### Brief
Look over the lines below. Report each one that includes the string "flag".

[Page segmentation data]

══════

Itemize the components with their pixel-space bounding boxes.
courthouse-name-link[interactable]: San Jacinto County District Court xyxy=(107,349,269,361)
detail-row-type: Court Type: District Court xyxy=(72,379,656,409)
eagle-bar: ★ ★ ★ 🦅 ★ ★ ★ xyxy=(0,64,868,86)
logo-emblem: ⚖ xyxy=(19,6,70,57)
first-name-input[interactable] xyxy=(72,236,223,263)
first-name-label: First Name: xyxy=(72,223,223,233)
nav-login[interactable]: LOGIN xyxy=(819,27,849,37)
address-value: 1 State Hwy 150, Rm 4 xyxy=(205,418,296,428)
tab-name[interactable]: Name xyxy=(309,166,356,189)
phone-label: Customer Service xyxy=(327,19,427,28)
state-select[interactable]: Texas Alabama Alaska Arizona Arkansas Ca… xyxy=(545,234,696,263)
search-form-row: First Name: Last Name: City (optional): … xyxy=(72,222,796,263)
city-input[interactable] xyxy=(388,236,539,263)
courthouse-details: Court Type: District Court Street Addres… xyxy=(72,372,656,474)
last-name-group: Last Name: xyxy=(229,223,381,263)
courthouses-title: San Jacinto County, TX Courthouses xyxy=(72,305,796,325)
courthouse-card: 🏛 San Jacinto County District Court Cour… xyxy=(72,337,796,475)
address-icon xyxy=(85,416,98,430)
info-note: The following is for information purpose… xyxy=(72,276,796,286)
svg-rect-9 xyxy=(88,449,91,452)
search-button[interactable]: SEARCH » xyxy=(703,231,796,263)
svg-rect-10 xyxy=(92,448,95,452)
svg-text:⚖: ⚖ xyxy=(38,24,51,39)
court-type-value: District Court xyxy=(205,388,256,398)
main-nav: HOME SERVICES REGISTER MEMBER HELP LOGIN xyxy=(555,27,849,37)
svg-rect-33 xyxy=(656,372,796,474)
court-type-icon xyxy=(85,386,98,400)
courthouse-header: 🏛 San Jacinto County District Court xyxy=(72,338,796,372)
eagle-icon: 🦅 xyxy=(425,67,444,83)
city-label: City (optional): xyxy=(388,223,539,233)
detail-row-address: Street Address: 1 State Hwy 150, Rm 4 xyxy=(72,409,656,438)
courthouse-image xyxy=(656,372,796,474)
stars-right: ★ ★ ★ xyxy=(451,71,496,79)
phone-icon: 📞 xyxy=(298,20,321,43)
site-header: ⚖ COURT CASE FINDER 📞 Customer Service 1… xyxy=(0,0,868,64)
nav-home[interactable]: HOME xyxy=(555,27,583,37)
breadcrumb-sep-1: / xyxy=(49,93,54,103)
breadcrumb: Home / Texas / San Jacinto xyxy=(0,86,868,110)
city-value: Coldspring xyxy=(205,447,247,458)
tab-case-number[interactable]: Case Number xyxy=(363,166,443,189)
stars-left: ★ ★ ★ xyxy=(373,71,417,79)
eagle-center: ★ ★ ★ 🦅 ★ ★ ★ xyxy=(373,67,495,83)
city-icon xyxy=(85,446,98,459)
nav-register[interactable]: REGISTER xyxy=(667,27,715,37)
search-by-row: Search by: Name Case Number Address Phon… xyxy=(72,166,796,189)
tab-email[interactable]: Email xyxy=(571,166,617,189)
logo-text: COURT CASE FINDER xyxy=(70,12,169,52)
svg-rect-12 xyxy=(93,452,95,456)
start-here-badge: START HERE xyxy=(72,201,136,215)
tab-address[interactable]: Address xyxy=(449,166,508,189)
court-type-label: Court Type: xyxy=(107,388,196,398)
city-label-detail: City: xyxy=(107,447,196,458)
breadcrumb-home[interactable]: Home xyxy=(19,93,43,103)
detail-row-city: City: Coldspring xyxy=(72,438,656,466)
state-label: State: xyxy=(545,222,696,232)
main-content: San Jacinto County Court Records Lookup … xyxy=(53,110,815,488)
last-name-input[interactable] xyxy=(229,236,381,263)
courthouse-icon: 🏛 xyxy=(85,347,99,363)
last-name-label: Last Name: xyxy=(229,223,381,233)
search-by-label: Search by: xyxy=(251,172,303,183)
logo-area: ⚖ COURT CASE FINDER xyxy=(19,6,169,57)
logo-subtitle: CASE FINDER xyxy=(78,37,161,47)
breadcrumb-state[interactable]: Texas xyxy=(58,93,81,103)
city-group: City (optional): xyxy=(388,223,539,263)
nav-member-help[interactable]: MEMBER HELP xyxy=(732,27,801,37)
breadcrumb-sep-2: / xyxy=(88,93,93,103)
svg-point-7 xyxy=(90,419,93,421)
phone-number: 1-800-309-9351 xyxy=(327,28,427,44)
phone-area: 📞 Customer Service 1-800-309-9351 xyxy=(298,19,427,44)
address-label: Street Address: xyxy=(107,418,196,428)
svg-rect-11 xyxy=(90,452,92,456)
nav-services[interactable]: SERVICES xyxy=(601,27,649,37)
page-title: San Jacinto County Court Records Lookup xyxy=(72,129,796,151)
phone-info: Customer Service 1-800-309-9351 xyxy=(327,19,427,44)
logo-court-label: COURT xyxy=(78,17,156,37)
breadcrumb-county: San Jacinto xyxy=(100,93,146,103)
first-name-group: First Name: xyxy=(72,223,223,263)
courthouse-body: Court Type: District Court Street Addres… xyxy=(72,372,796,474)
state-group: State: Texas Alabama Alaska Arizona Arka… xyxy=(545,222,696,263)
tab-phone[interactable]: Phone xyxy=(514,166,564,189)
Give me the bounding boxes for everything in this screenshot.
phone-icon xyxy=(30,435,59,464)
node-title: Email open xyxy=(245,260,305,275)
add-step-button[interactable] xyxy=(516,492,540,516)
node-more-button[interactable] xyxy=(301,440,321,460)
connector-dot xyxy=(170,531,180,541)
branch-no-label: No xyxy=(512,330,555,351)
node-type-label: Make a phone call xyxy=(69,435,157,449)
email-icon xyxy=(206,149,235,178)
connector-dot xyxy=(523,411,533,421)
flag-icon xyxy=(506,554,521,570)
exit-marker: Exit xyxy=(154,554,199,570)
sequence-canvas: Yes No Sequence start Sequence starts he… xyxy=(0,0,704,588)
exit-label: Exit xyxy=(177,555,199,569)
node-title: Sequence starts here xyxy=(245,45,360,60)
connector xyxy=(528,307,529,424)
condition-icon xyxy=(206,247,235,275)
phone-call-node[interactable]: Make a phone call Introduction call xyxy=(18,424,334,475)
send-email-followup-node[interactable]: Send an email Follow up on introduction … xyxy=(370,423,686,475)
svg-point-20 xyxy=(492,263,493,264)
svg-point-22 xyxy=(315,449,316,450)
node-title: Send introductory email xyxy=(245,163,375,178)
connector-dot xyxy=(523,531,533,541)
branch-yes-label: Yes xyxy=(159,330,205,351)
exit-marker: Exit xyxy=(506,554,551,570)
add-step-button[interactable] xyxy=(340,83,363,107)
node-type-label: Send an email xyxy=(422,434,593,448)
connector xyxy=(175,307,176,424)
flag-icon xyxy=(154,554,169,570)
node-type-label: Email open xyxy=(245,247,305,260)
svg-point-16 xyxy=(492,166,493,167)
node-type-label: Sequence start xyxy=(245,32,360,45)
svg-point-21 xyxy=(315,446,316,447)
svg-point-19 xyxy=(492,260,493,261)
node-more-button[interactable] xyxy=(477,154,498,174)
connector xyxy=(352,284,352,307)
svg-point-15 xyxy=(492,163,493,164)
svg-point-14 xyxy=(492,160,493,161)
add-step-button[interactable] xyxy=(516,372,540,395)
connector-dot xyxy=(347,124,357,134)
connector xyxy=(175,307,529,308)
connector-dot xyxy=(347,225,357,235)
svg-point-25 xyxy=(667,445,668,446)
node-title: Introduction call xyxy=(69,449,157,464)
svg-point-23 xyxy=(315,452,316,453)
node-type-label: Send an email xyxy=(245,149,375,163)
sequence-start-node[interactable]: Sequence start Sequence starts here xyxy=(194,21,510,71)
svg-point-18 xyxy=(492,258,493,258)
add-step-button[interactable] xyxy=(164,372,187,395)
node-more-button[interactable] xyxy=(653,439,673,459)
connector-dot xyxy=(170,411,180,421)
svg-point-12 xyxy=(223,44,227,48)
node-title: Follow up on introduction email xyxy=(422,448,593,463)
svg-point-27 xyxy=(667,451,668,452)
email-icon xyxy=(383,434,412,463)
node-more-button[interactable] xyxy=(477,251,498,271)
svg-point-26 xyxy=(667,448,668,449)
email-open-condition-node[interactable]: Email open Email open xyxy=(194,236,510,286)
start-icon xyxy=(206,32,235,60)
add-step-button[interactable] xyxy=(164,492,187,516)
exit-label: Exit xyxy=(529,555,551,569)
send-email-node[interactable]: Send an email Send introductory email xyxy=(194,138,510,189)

══════

### Task solution
flag-icon xyxy=(506,554,521,570)
flag-icon xyxy=(154,554,169,570)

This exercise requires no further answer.